### DATA TO USE
++++++++++++++++++++

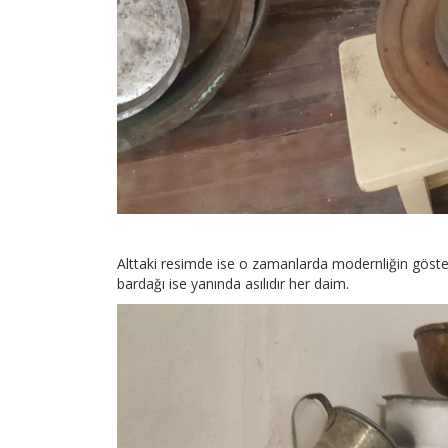
Alttaki resimde ise o zamanlarda modernliğin gösterg
bardağı ise yanında asılıdır her daim.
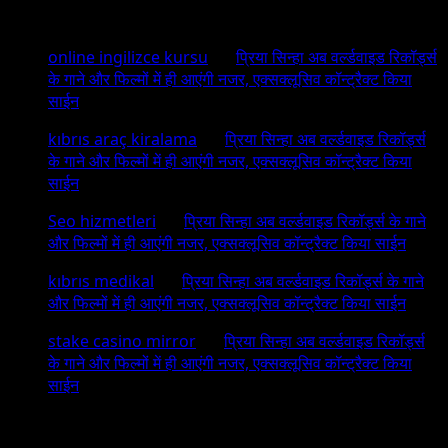
Recent Comments
online ingilizce kursu
on
प्रिया सिन्हा अब वर्ल्डवाइड रिकॉर्ड्स
के गाने और फिल्मों में ही आएंगी नजर, एक्सक्लूसिव कॉन्ट्रैक्ट किया
साईन
kıbrıs araç kiralama
on
प्रिया सिन्हा अब वर्ल्डवाइड रिकॉर्ड्स
के गाने और फिल्मों में ही आएंगी नजर, एक्सक्लूसिव कॉन्ट्रैक्ट किया
साईन
Seo hizmetleri
on
प्रिया सिन्हा अब वर्ल्डवाइड रिकॉर्ड्स के गाने
और फिल्मों में ही आएंगी नजर, एक्सक्लूसिव कॉन्ट्रैक्ट किया साईन
kıbrıs medikal
on
प्रिया सिन्हा अब वर्ल्डवाइड रिकॉर्ड्स के गाने
और फिल्मों में ही आएंगी नजर, एक्सक्लूसिव कॉन्ट्रैक्ट किया साईन
stake casino mirror
on
प्रिया सिन्हा अब वर्ल्डवाइड रिकॉर्ड्स
के गाने और फिल्मों में ही आएंगी नजर, एक्सक्लूसिव कॉन्ट्रैक्ट किया
साईन
Archives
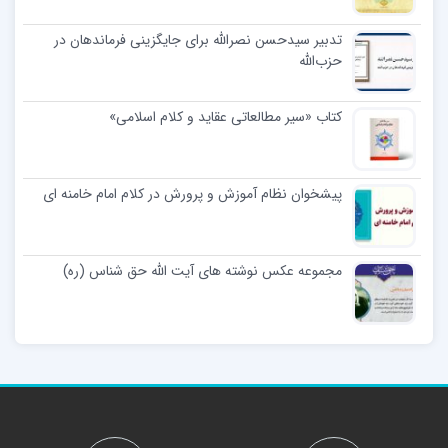
تدبیر سیدحسن نصرالله برای جایگزینی فرماندهان در
حزب‌الله
کتاب «سیر مطالعاتی عقاید و کلام اسلامی»
پیشخوان نظام آموزش و پرورش در کلام امام خامنه ای
مجموعه عکس نوشته های آیت الله حق شناس (ره)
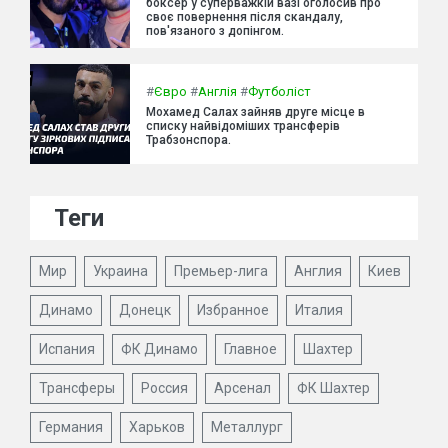
боксер у суперважкій вазі оголосив про
своє повернення після скандалу,
пов'язаного з допінгом.
#
Євро
#
Англія
#
Футболіст
Мохамед Салах зайняв друге місце в
списку найвідоміших трансферів
Трабзонспора.
Теги
Мир
Украина
Премьер-лига
Англия
Киев
Динамо
Донецк
Избранное
Италия
Испания
ФК Динамо
Главное
Шахтер
Трансферы
Россия
Арсенал
ФК Шахтер
Германия
Харьков
Металлург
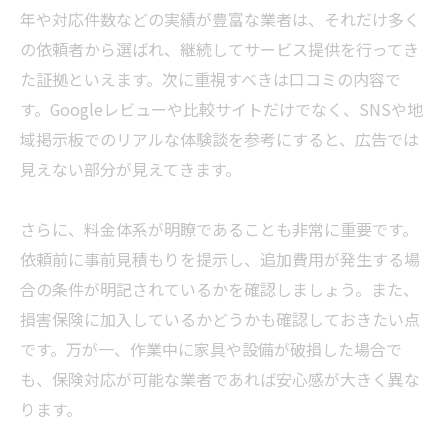
年や対応件数などの実績が豊富な
業者
は、それだけ多く
の依頼者から選ばれ、継続してサービス提供を行ってき
た証拠といえます。次に重視すべきは口コミの内容で
す。Googleレビューや比較サイトだけでなく、SNSや地
域掲示板でのリアルな体験談を参考にすると、広告では
見えない部分が見えてきます。
さらに、料金体系が明瞭であることも非常に重要です。
依頼前に事前見積もりを提示し、追加費用が発生する場
合の条件が明記されているかを確認しましょう。また、
損害保険に加入しているかどうかも確認しておきたい点
です。万が一、作業中に家具や設備が破損した場合で
も、保険対応が可能な
業者
であれば安心感が大きく異な
ります。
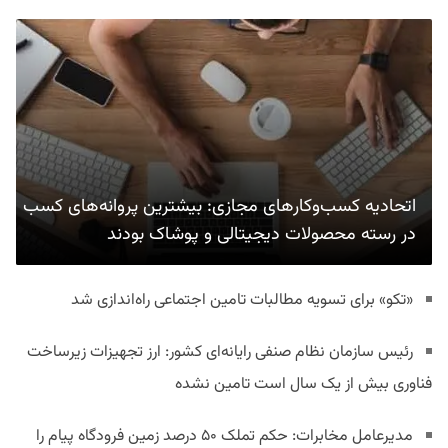
اتحادیه کسب‌وکارهای مجازی: بیشترین پروانه‌های کسب
در رسته محصولات دیجیتالی و پوشاک بودند
«تکو» برای تسویه مطالبات تامین اجتماعی راه‌اندازی شد
رئیس سازمان نظام صنفی رایانه‌ای کشور: ارز تجهیزات زیرساخت
فناوری بیش از یک سال است تامین نشده
مدیرعامل مخابرات: حکم تملک ۵۰ درصد زمین فرودگاه پیام را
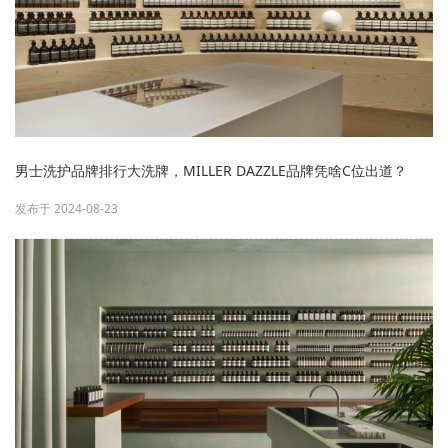
男士洗护品牌排行大洗牌，MILLER DAZZLE品牌凭啥C位出道？
发布于 2024-08-23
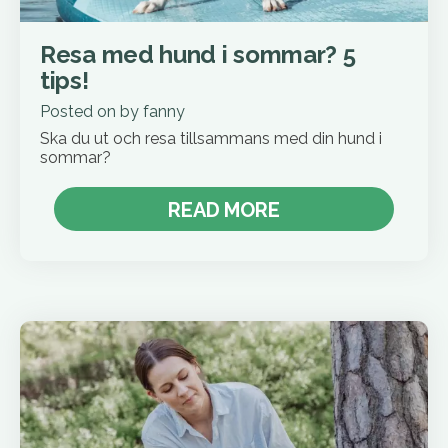
Resa med hund i sommar? 5
tips!
Posted on
by
fanny
Ska du ut och resa tillsammans med din hund i
sommar?
READ MORE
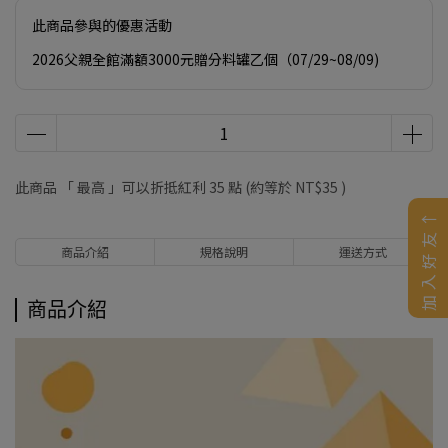
此商品參與的優惠活動
2026父親全館滿額3000元贈分料罐乙個（07/29~08/09)
此商品 「 最高 」可以折抵紅利
35
點 (約等於
NT$35
)
加入好友↑
商品介紹
規格說明
運送方式
商品介紹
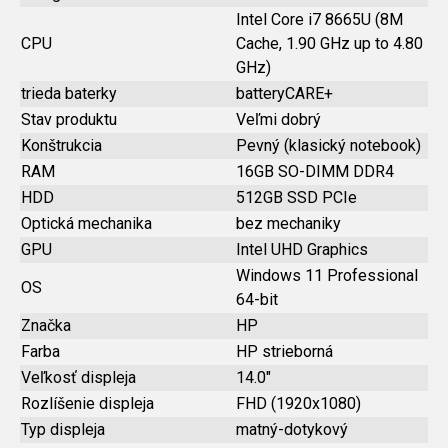
Intel Core i7 8665U (8M
CPU
Cache, 1.90 GHz up to 4.80
GHz)
trieda baterky
batteryCARE+
Stav produktu
Veľmi dobrý
Konštrukcia
Pevný (klasický notebook)
RAM
16GB SO-DIMM DDR4
HDD
512GB SSD PCIe
Optická mechanika
bez mechaniky
GPU
Intel UHD Graphics
Windows 11 Professional
OS
64-bit
Značka
HP
Farba
HP strieborná
Veľkosť displeja
14.0"
Rozlíšenie displeja
FHD (1920x1080)
Typ displeja
matný-dotykový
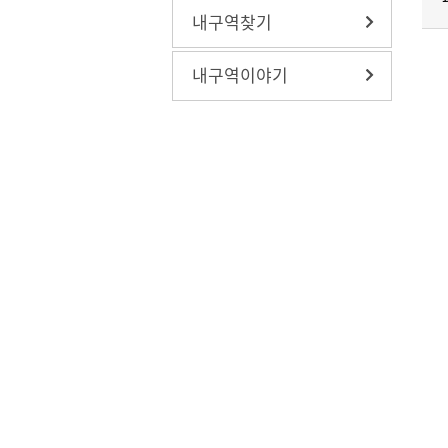
내구역찾기
내구역이야기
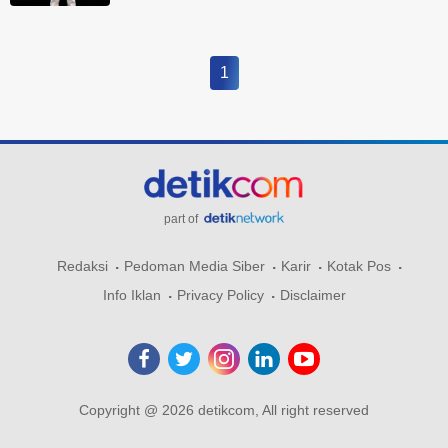
1
part of
Redaksi
Pedoman Media Siber
Karir
Kotak Pos
Info Iklan
Privacy Policy
Disclaimer
Copyright @ 2026 detikcom, All right reserved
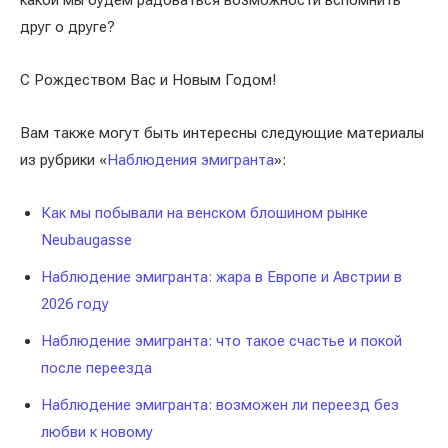
какой мы будем радоваться возможности вспомнить
друг о друге?
С Рождеством Вас и Новым Годом!
Вам также могут быть интересны следующие материалы
из рубрики «
Наблюдения эмигранта
»:
Как мы побывали на венском блошином рынке
Neubaugasse
Наблюдение эмигранта: жара в Европе и Австрии в
2026 году
Наблюдение эмигранта: что такое счастье и покой
после переезда
Наблюдение эмигранта: возможен ли переезд без
любви к новому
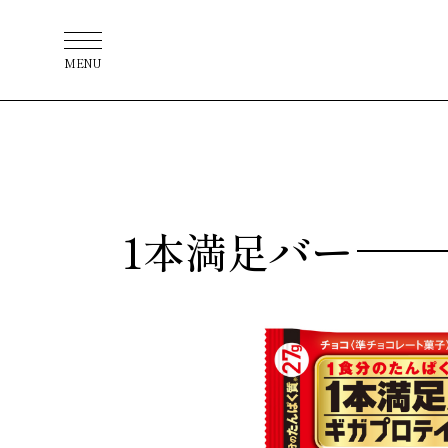
MENU
1本満足バー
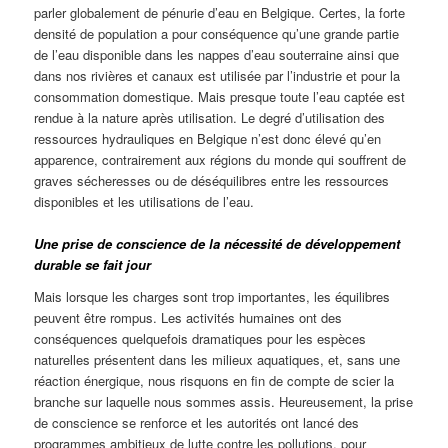
parler globalement de pénurie d’eau en Belgique. Certes, la forte
densité de population a pour conséquence qu’une grande partie
de l’eau disponible dans les nappes d’eau souterraine ainsi que
dans nos rivières et canaux est utilisée par l’industrie et pour la
consommation domestique. Mais presque toute l’eau captée est
rendue à la nature après utilisation. Le degré d’utilisation des
ressources hydrauliques en Belgique n’est donc élevé qu’en
apparence, contrairement aux régions du monde qui souffrent de
graves sécheresses ou de déséquilibres entre les ressources
disponibles et les utilisations de l’eau.
Une prise de conscience de la nécessité de développement
durable se fait jour
Mais lorsque les charges sont trop importantes, les équilibres
peuvent être rompus. Les activités humaines ont des
conséquences quelquefois dramatiques pour les espèces
naturelles présentent dans les milieux aquatiques, et, sans une
réaction énergique, nous risquons en fin de compte de scier la
branche sur laquelle nous sommes assis. Heureusement, la prise
de conscience se renforce et les autorités ont lancé des
programmes ambitieux de lutte contre les pollutions, pour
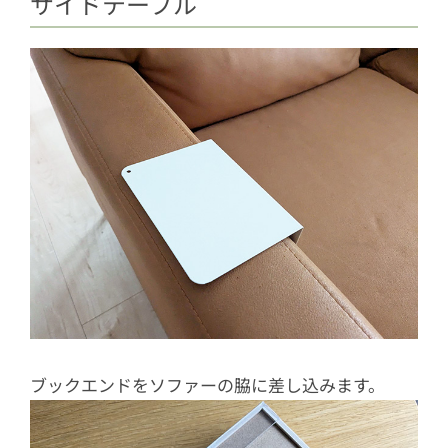
サイドテーブル
ブックエンドをソファーの脇に差し込みます。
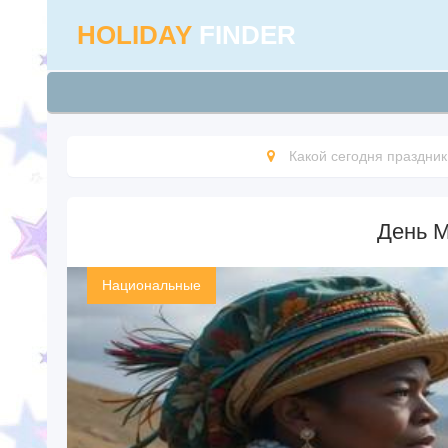
HOLIDAY
FINDER
Какой сегодня праздник
День 
Национальные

++++++++++++++++++++

### REQUIRED ACTION
The response should hold exactly the lines starting at the line with "consommation domestique. Mais" and ending at the line with "graves sécheresses ou", and no other line of the material above.

### RESULT
consommation domestique. Mais presque toute l’eau captée est
rendue à la nature après utilisation. Le degré d’utilisation des
ressources hydrauliques en Belgique n’est donc élevé qu’en
apparence, contrairement aux régions du monde qui souffrent de
graves sécheresses ou de déséquilibres entre les ressources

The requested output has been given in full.